From: Tejun Heo <tj@kernel.org>
To: lizefan@huawei.com, axboe@kernel.dk, vgoyal@redhat.com
Cc: containers@lists.linux-foundation.org, cgroups@vger.kernel.org,
linux-kernel@vger.kernel.org, ctalbott@google.com,
rni@google.com, Tejun Heo <tj@kernel.org>
Subject: [PATCH 15/24] cfq-iosched: enable full blkcg hierarchy support
Date: Fri, 28 Dec 2012 12:35:37 -0800 [thread overview]
Message-ID: <1356726946-26037-16-git-send-email-tj@kernel.org> (raw)

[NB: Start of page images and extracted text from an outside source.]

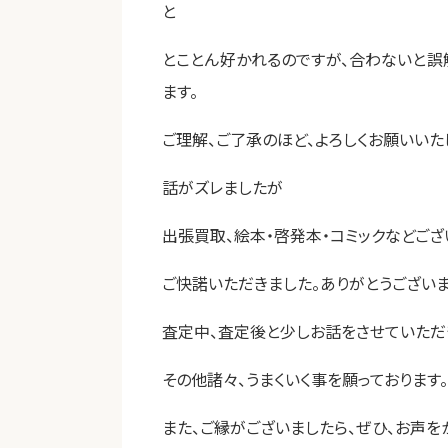
と
とことん好かれるのですが、合わないと誤
ます。
ご理解、ご了承のほど、よろしくお願いいた
話がズレましたが
出張買取、絵本・啓発本・コミックなどござ
ご快諾いただきました。ありがとうございま
査定中、査定後と少しお話をさせていただ
その他諸々、うまくいく事を願っております。
また、ご縁がございましたら、ぜひ、お声を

In-Reply-To: <1356726946-26037-1-git-send-email-tj@kernel.org>
With the previous two patches, all cfqg scheduling decisions are based
on vfraction and ready for hierarchy support. The only thing which
keeps the behavior flat is cfqg_flat_parent() which makes vfraction
calculation consider all non-root cfqgs children of the root cfqg.
Replace it with cfqg_parent() which returns the real parent. This
enables full blkcg hierarchy support for cfq-iosched. For example,
consider the following hierarchy.
root
/ \
A:500 B:250
/ \
AA:500 AB:1000
For simplicity, let's say all the leaf nodes have active tasks and are
on service tree. For each leaf node, vfraction would be
AA: (500 / 1500) * (500 / 750) =~ 0.2222
AB: (1000 / 1500) * (500 / 750) =~ 0.4444
B: (250 / 750) =~ 0.3333
and vdisktime will be distributed accordingly. For more detail,
please refer to Documentation/block/cfq-iosched.txt.
v2: cfq-iosched.txt updated to describe group scheduling as suggested
by Vivek.
Signed-off-by: Tejun Heo <tj@kernel.org>
Cc: Vivek Goyal <vgoyal@redhat.com>
---
Documentation/block/cfq-iosched.txt | 58 +++++++++++++++++++++++++++++++++++++
block/cfq-iosched.c | 21 ++++----------
2 files changed, 64 insertions(+), 15 deletions(-)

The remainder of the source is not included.